The inference problem has an additional complication that rarely appears in the energy conversation: the nature of what inference is being used for has changed significantly since 2023.

Early commercial inference was mostly user-facing: chat, search, image generation. These workloads have a natural ceiling — humans have finite attention and finite hours in the day. A user sends a hundred queries, maybe a thousand if they’re a very heavy user. This is bounded consumption.

Agentic AI systems are not bounded in the same way. An automated agent tasked with research, business process management, or software development may run millions of inference calls to complete a multi-day task, most of them invisible to any human. Enterprise AI agents now run on the order of 10 to 100 times more inference compute than the same organization’s user-facing AI deployment — and this ratio is growing as organizations deploy more autonomous systems. The inference compute required to support a single AI agent doing week-long autonomous work can exceed the inference compute of several hundred active human users.

This shift toward agentic workloads is the part of the AI energy story that is most systematically underestimated in current projections. The IEA’s 2028 report acknowledges this uncertainty explicitly, noting that agentic systems represent “a qualitative shift in inference demand characteristics that current modeling frameworks were not designed to capture.”

Concretely, then, what should a realistic policy framework for AI inference energy look like?

First, mandatory absolute consumption reporting across all major markets. The per-unit efficiency metric needs to be accompanied by total volume, so that efficiency claims can be evaluated in context. This is straightforward and overdue.

Second, temporal and locational matching requirements for renewable energy procurement. The practice of buying annual renewable certificates to offset real-time consumption on fossil-heavy grids needs to end.
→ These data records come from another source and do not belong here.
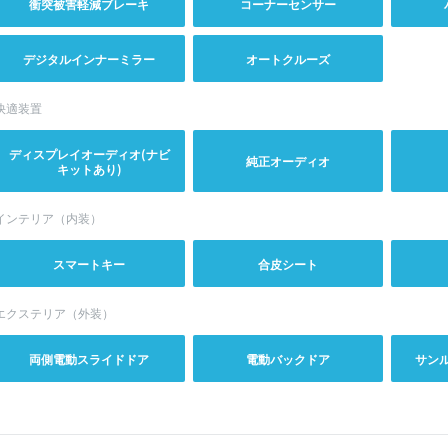
衝突被害軽減ブレーキ
コーナーセンサー
デジタルインナーミラー
オートクルーズ
快適装置
ディスプレイオーディオ(ナビ
純正オーディオ
キットあり)
インテリア（内装）
スマートキー
合皮シート
エクステリア（外装）
両側電動スライドドア
電動バックドア
サン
Several EU jurisdictions have already moved in this direction; US federal policy has not.

Third, meaningful energy efficiency standards for inference hardware sold into commercial markets — analogous to appliance efficiency standards, but for server-class equipment. The efficiency variance between the best and worst inference hardware currently available is large enough that standards could meaningfully shift market incentives without restricting capability development.

None of these interventions require restricting AI development or capping training runs — the instinct toward which I remain genuinely skeptical, because it treats the wrong variable as the primary control. Inference is where the consumption is. Inference is where the policy should focus.

The training conversation is not unimportant. But it has absorbed attention that would be better spent on the less dramatic, less photogenic, and considerably larger problem of continuous inference at planetary scale.